- Born: January 31, 1906 Mainz, Hesse-Darmstadt, German Empire
- Died: 23 May 1983 Freiberg, East Germany
- Occupations: Mining scientist; University rector;

= Helmut Kirchberg =

German mining scientist

Helmut Kirchberg (31 January 1906 – 23 May 1983) was a German mining scientist. In 1953 he was appointed Rector of the Freiberg University of Mining and Technology.

==Life==
Kirchberg was born in Mainz in the first decade of the twentieth century. His father was a School Rector. In 1915 the young Kirchberg entered the Gymnasium Zum Kloster Unser Lieben Frauen, a secondary school with a Christian and academic focus in Magdeburg. He passed his School Final Exams in 1924.

He went on to study mining at Freiberg, Aachen and Berlin, emerging in 1929 with an engineering degree. He stayed on at the Technische Hochschule in Charlottenburg (now Technische Universität Berlin) where he held a succession of junior academic post, and from where he received his doctorate in 1937 for work on "The processing of minerals according to their Thermal Properties" Between 1938 and 1943 he worked as a senior scientific research assistant at the Kaiser William Institute for Iron Research (as it was known at the time) in Düsseldorf. At the end of this period, in March 1943 he obtained his habilitation from the Technische Hochschule Aachen with a dissertation entitled "Steel frame Building Construction and its Impact on Adding Value" After this, starting in 1943, he worked as a Professor of Mining at the Technische Hochschule Breslau.

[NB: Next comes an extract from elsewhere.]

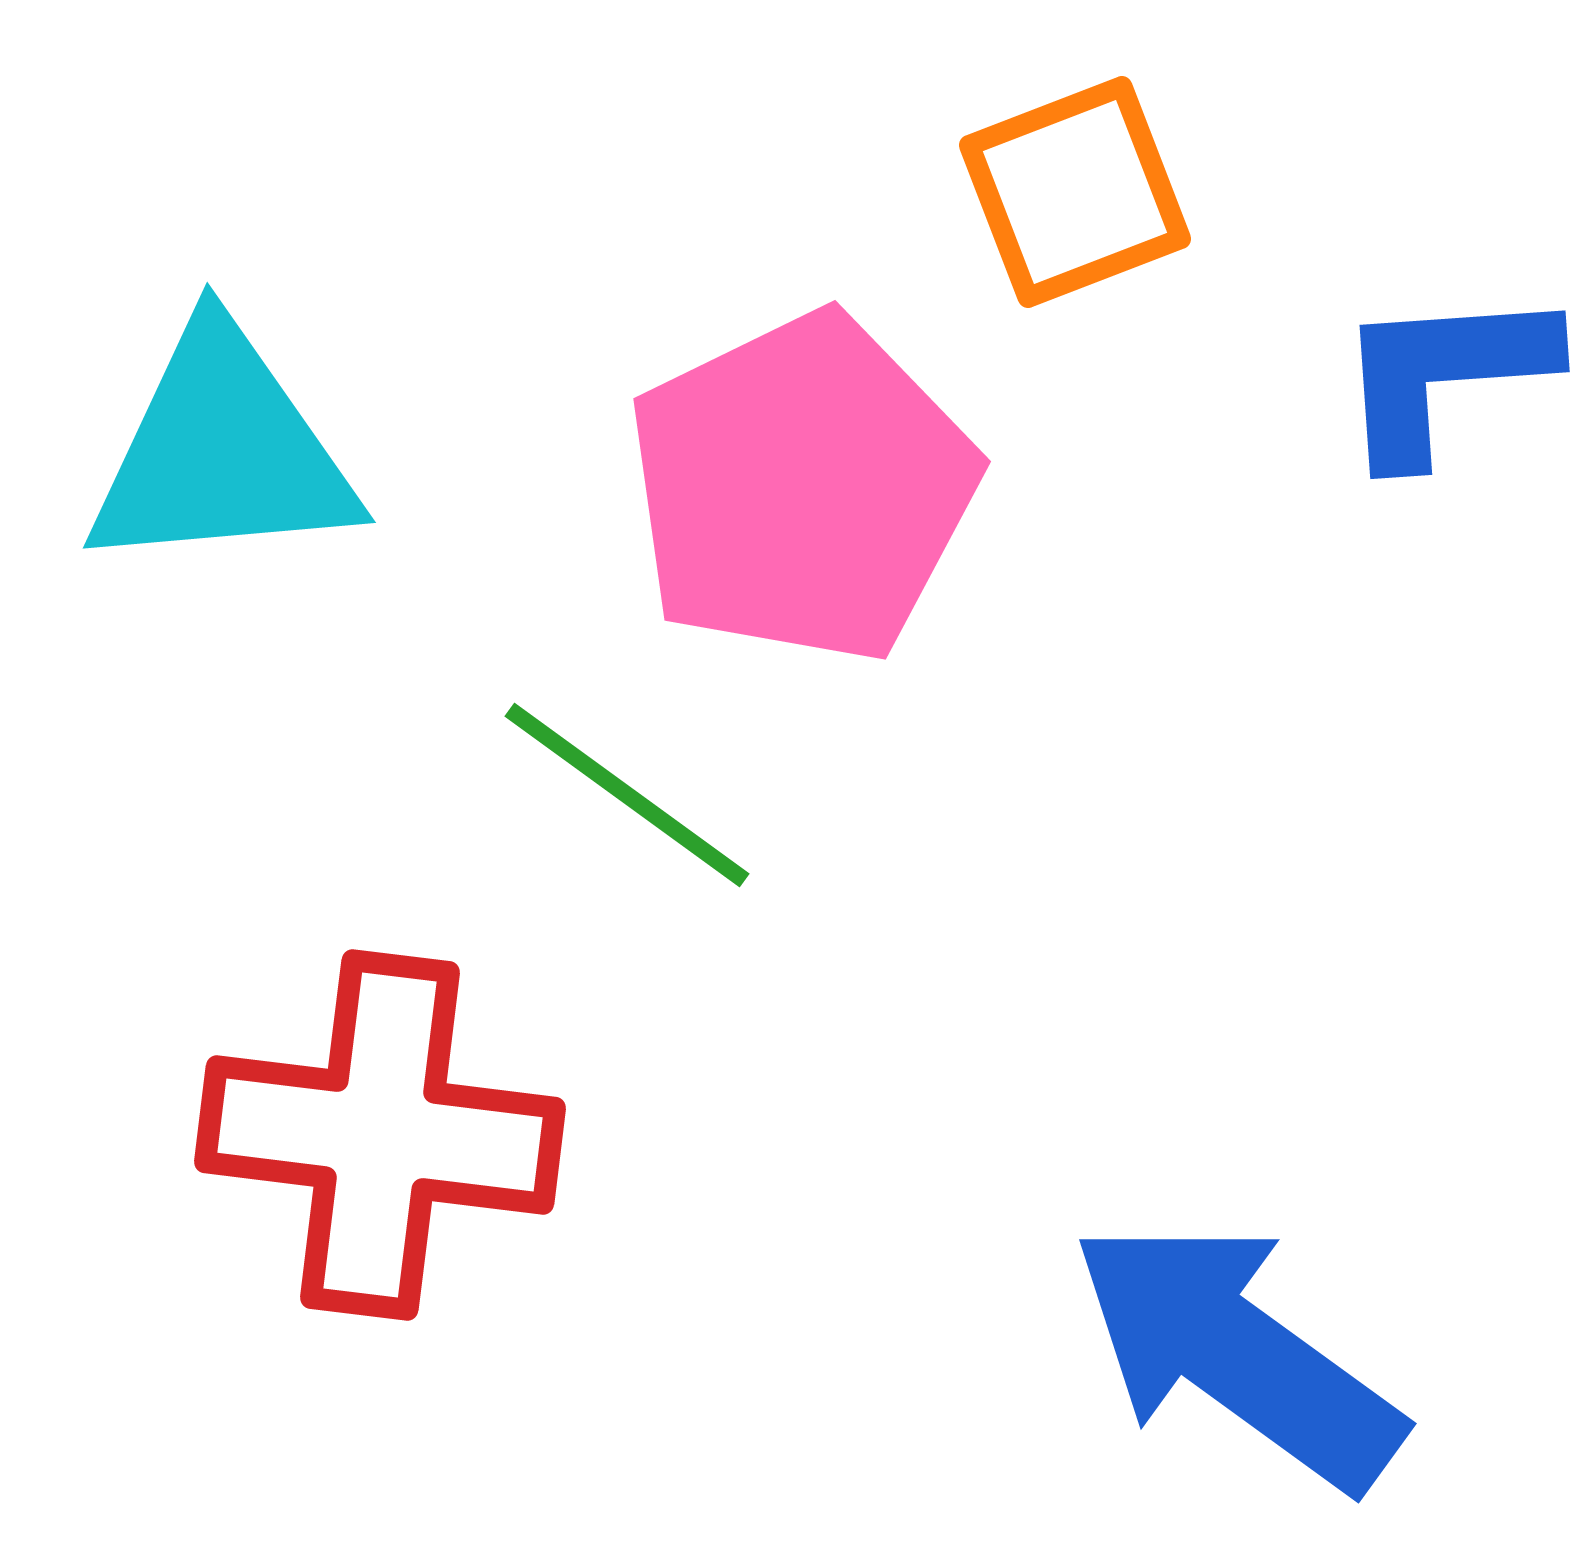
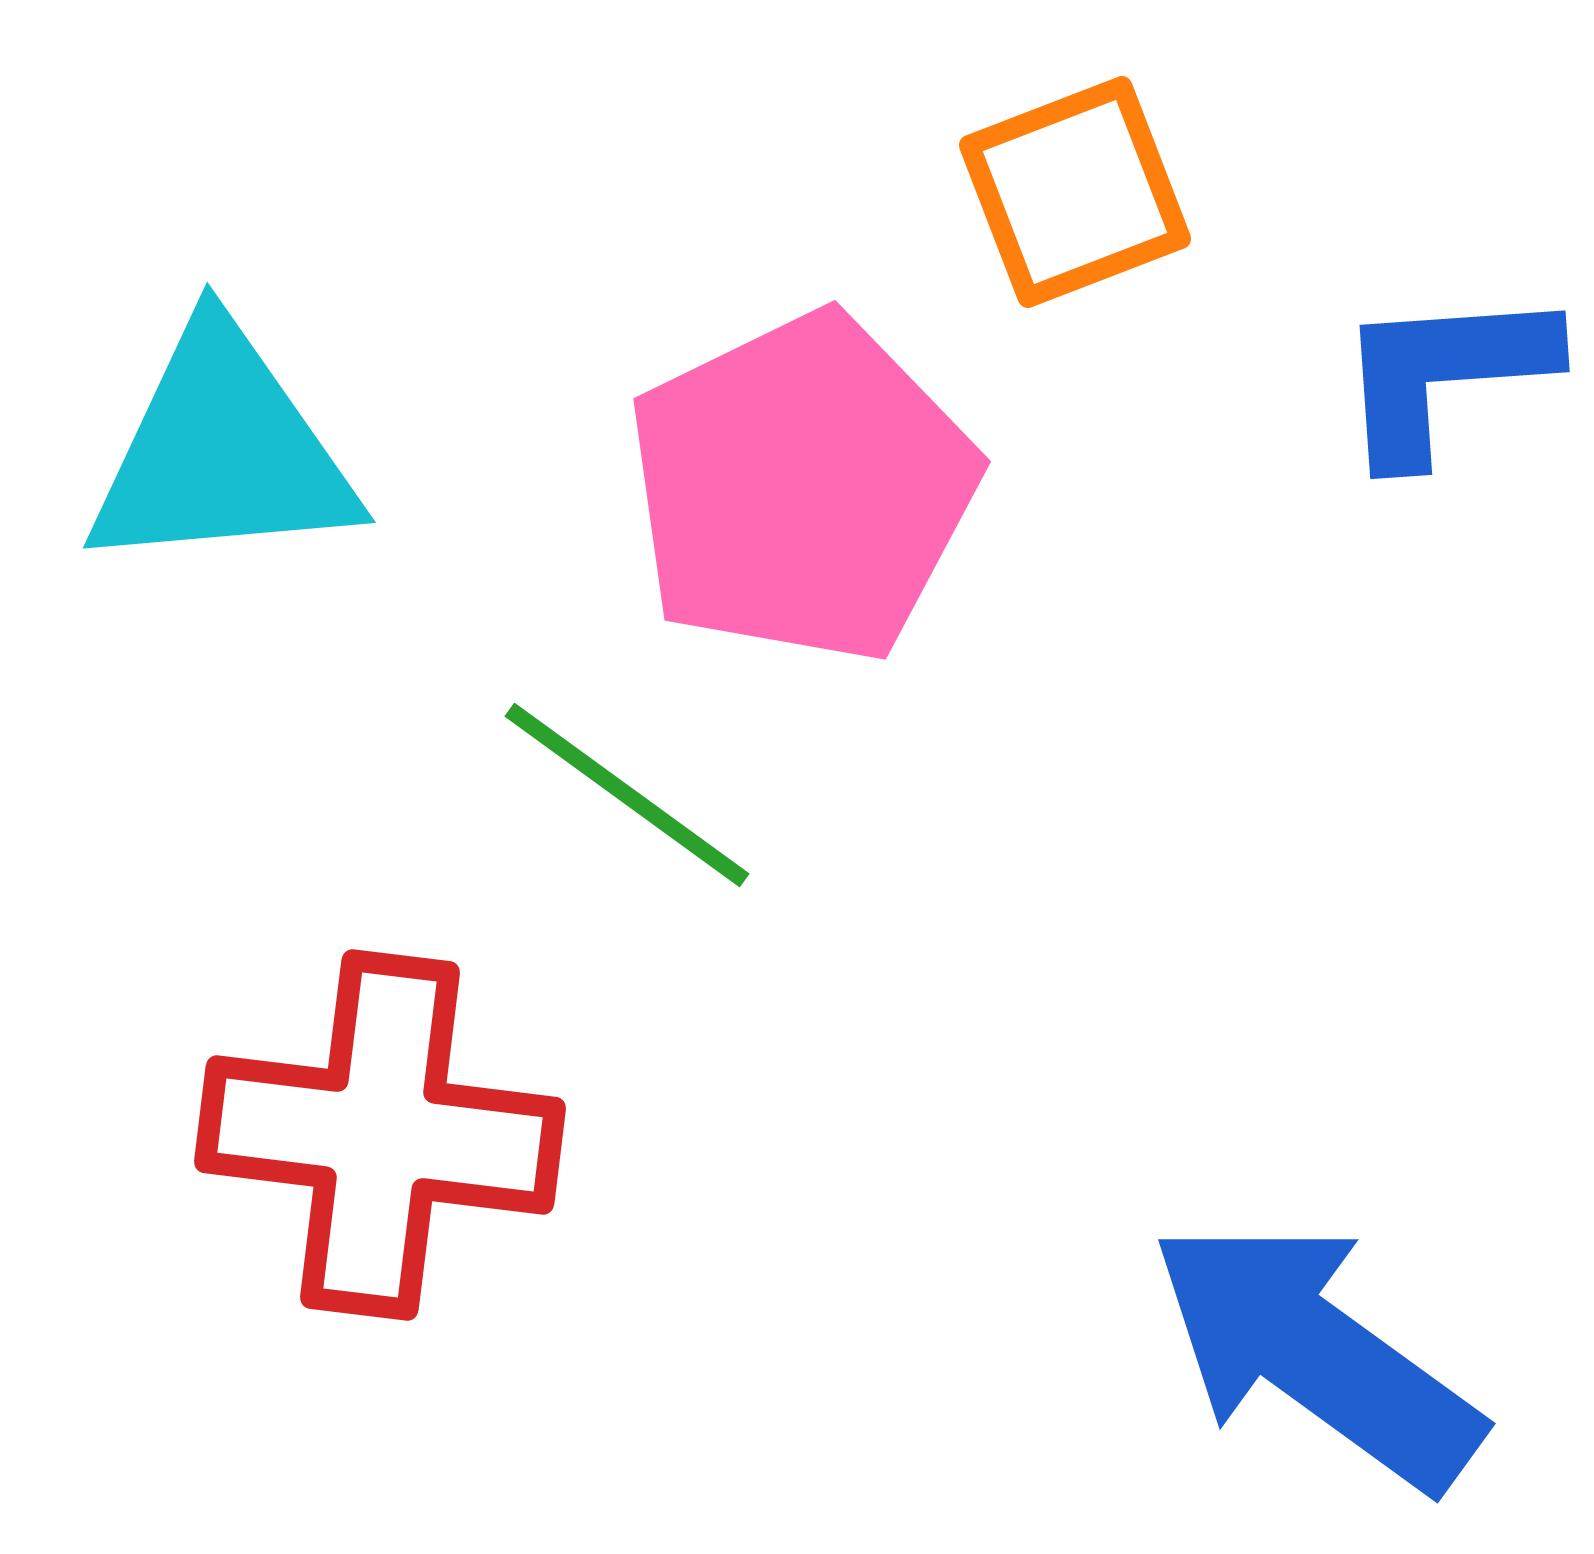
blue arrow: moved 79 px right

War had resumed in September 1939 following a Nazi-Soviet Non-aggression pact that opened the way for a repeat partition of Poland between the two dictatorships. War ended in May 1945. By then Breslau had been besieged by the Red army for three months, before being surrendered on 6 May 1945. By that time in Breslau, along with the surrounding Silesian territories, a programme of wholesale ethnic cleansing was underway. At end of 1946 Breslau had become Wrocław and the ethnic German population had been replaced by an ethnic Polish population, many of those involved having themselves been expelled from territories in the east of Poland annexed by the Soviet Union. Helmut Kirchberg was expelled to the west, ending up in the Soviet occupation zone of what had previously been Germany. By 1946 he was working as an interpreter in the Central Administration for the Fuels industry.

Published output
not a complete list

- Die Aufbereitung von Mineralien auf Grund ihrer Wärmeeigenschaften, TH Berlin, Diss., (1937)
- Zur begrifflichen und formelmäßigen Erfassung von Siebvorgängen (1952)
- Aufbereitung bergbaulicher Rohstoffe (vol. 1, 1953)
- Die Flotation nichtsulfidischer Minerale mit Tallölprodukten als Sammler (1963)
- Beiträge zur Flotation und Dichtesortierung (1968)
- Probleme der Zinnsteinflotation und der Zinnbestimmung (1969)

Between 1947 and 1954 he held a teaching professorship at the Freiberg Mining Academy, becoming dean of the Faculty of Mining and Metallurgy in 1948. In 1953 he was appointed Rector of the Mining Academy, in succession to Friedrich Leutwein. He held the post till 1955. In the meantime, formally in October 1949, the Soviet occupation zone was replaced by the Soviet sponsored German Democratic Republic, of which Kirchberg was now a citizen. While rector, he was instrumental in the creation of the Academy's "Research Institute for Preparation" ("Forschungsinstituts für Aufbereitung"), which many regarded as his crowning achievement and which he himself headed up for almost eighteen years until his retirement in 1971.

In 1957 Kirchberg became a full member of the (East) German Academy of Sciences, having been made a corresponding member the previous year. He was honoured in 1959 with the Patriotic Order of Merit in silver, and in 1969 received the Banner of Labor.

Kirchberg died in Freiberg in May 1983.